» **Task to carry out**: Output all the records word for word. Drop the pictures.

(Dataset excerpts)
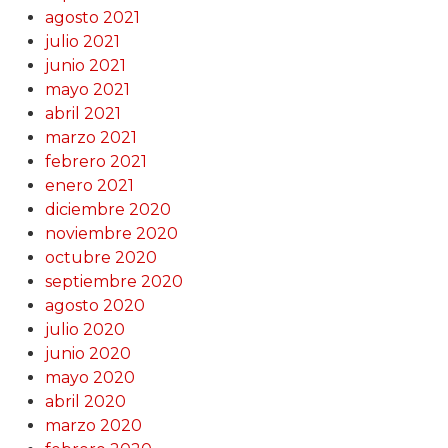
agosto 2021
julio 2021
junio 2021
mayo 2021
abril 2021
marzo 2021
febrero 2021
enero 2021
diciembre 2020
noviembre 2020
octubre 2020
septiembre 2020
agosto 2020
julio 2020
junio 2020
mayo 2020
abril 2020
marzo 2020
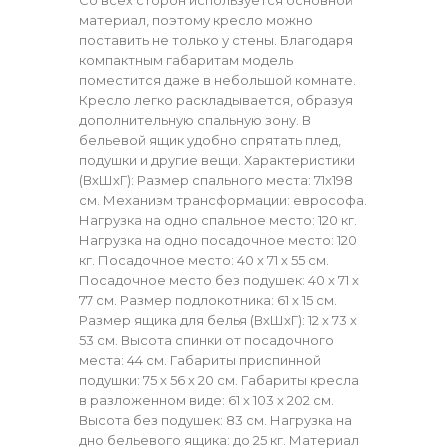
материал, поэтому кресло можно
поставить не только у стены. Благодаря
компактным габаритам модель
поместится даже в небольшой комнате.
Кресло легко раскладывается, образуя
дополнительную спальную зону. В
бельевой ящик удобно спрятать плед,
подушки и другие вещи. Характеристики
(ВхШхГ): Размер спального места: 71х198
см. Механизм трансформации: еврософа.
Нагрузка на одно спальное место: 120 кг.
Нагрузка на одно посадочное место: 120
кг. Посадочное место: 40 х 71 х 55 см.
Посадочное место без подушек: 40 х 71 х
77 см. Размер подлокотника: 61 х 15 см.
Размер ящика для белья (ВхШхГ): 12 х 73 х
53 см. Высота спинки от посадочного
места: 44 см. Габариты приспинной
подушки: 75 х 56 х 20 см. Габариты кресла
в разложенном виде: 61 х 103 х 202 см.
Высота без подушек: 83 см. Нагрузка на
дно бельевого ящика: до 25 кг. Материал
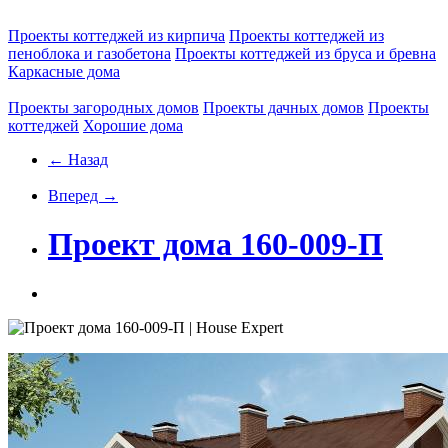
Проекты коттеджей из кирпича
Проекты коттеджей из
пеноблока и газобетона
Проекты коттеджей из бруса и бревна
Каркасные дома
Проекты загородных домов
Проекты дачных домов
Проекты
коттеджей
Хорошие дома
← Назад
Вперед →
Проект дома 160-009-П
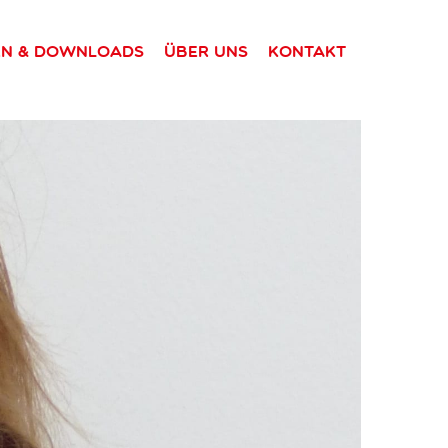
en & Downloads
Über uns
Kontakt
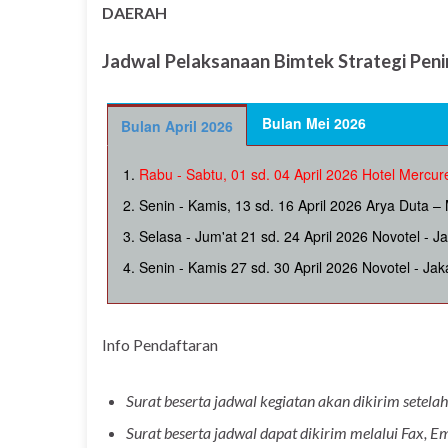
DAERAH
Jadwal Pelaksanaan
Bimtek Strategi Peni
Bulan Mei 2026
Bulan April 2026
Rabu - Sabtu, 01 sd. 04 April 2026 Hotel Mercure
Senin - Kamis, 13 sd. 16 April 2026 Arya Duta –
Selasa - Jum'at 21 sd. 24 April 2026 Novotel - J
Senin - Kamis 27 sd. 30 April 2026 Novotel - Jak
Info Pendaftaran
Surat beserta jadwal kegiatan akan dikirim setel
Surat beserta jadwal dapat dikirim melalui Fax, 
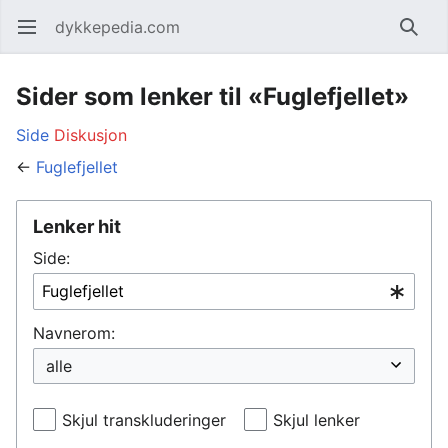
dykkepedia.com
Åpne hovedmenyen
Søk
Sider som lenker til «Fuglefjellet»
Side
Diskusjon
←
Fuglefjellet
Lenker hit
Side:
Navnerom:
Skjul transkluderinger
Skjul lenker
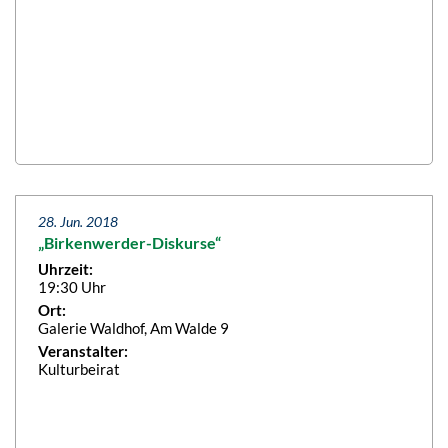
28. Jun. 2018
„Birkenwerder-Diskurse“
Uhrzeit:
19:30 Uhr
Ort:
Galerie Waldhof, Am Walde 9
Veranstalter:
Kulturbeirat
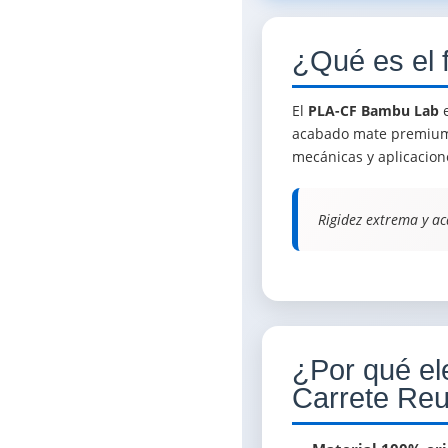
¿Qué es el
El
PLA-CF Bambu Lab
e
acabado mate premium. 
mecánicas y aplicacione
Rigidez extrema y ac
¿Por qué el
Carrete Reu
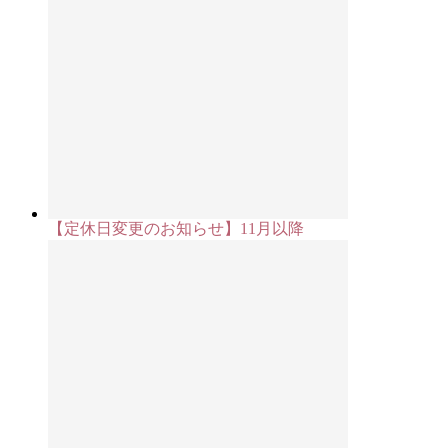
【定休日変更のお知らせ】11月以降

» **Answer area**:
agosto 2021
julio 2021
junio 2021
mayo 2021
abril 2021
marzo 2021
febrero 2021
enero 2021
diciembre 2020
noviembre 2020
octubre 2020
septiembre 2020
agosto 2020
julio 2020
junio 2020
mayo 2020
abril 2020
marzo 2020
материал, поэтому кресло можно
поставить не только у стены. Благодаря
компактным габаритам модель
поместится даже в небольшой комнате.
Кресло легко раскладывается, образуя
дополнительную спальную зону. В
бельевой ящик удобно спрятать плед,
подушки и другие вещи. Характеристики
(ВхШхГ): Размер спального места: 71х198
см. Механизм трансформации: еврософа.
Нагрузка на одно спальное место: 120 кг.
Нагрузка на одно посадочное место: 120
кг. Посадочное место: 40 х 71 х 55 см.
Посадочное место без подушек: 40 х 71 х
77 см. Размер подлокотника: 61 х 15 см.
Размер ящика для белья (ВхШхГ): 12 х 73 х
53 см. Высота спинки от посадочного
места: 44 см. Габариты приспинной
подушки: 75 х 56 х 20 см. Габариты кресла
в разложенном виде: 61 х 103 х 202 см.
Высота без подушек: 83 см. Нагрузка на
дно бельевого ящика: до 25 кг. Материал
Проекты коттеджей из кирпича
Проекты коттеджей из
пеноблока и газобетона
Проекты коттеджей из бруса и бревна
Каркасные дома
Проекты загородных домов
Проекты дачных домов
Проекты
коттеджей
Хорошие дома
← Назад
Вперед →
Проект дома 160-009-П
en & Downloads
Über uns
Kontakt
DAERAH
Jadwal Pelaksanaan
Bimtek Strategi Peni
Bulan Mei 2026
Bulan April 2026
Rabu - Sabtu, 01 sd. 04 April 2026 Hotel Mercure
Senin - Kamis, 13 sd. 16 April 2026 Arya Duta –
Selasa - Jum'at 21 sd. 24 April 2026 Novotel - J
Senin - Kamis 27 sd. 30 April 2026 Novotel - Jak
Info Pendaftaran
Surat beserta jadwal kegiatan akan dikirim setel
Surat beserta jadwal dapat dikirim melalui Fax, 
dykkepedia.com
Åpne hovedmenyen
Søk
Sider som lenker til «Fuglefjellet»
Side
Diskusjon
←
Fuglefjellet
Lenker hit
Side:
Navnerom:
Skjul transkluderinger
Skjul lenker
28. Jun. 2018
„Birkenwerder-Diskurse“
Uhrzeit:
19:30 Uhr
Ort:
Galerie Waldhof, Am Walde 9
Veranstalter:
Kulturbeirat
¿Qué es el
El
PLA-CF Bambu Lab
e
acabado mate premium. 
mecánicas y aplicacione
Rigidez extrema y ac
¿Por qué el
Carrete Reu
【定休日変更のお知らせ】11月以降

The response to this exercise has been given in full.